Restate, word for word, each entry that follows, but skip its pictures.

(Source records)
┄┄┄┄┄┄┄┄┄┄

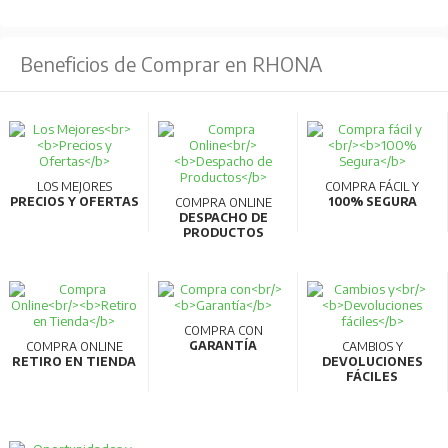
Beneficios de Comprar en RHONA
LOS MEJORES
COMPRA FÁCIL Y
PRECIOS Y OFERTAS
100% SEGURA
COMPRA ONLINE
DESPACHO DE
PRODUCTOS
COMPRA CON
GARANTÍA
COMPRA ONLINE
CAMBIOS Y
RETIRO EN TIENDA
DEVOLUCIONES
FÁCILES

┄┄┄┄┄┄┄┄┄┄

▶ **EXERCISE OUTPUT**
Beneficios de Comprar en RHONA
LOS MEJORES
COMPRA FÁCIL Y
PRECIOS Y OFERTAS
100% SEGURA
COMPRA ONLINE
DESPACHO DE
PRODUCTOS
COMPRA CON
GARANTÍA
COMPRA ONLINE
CAMBIOS Y
RETIRO EN TIENDA
DEVOLUCIONES
FÁCILES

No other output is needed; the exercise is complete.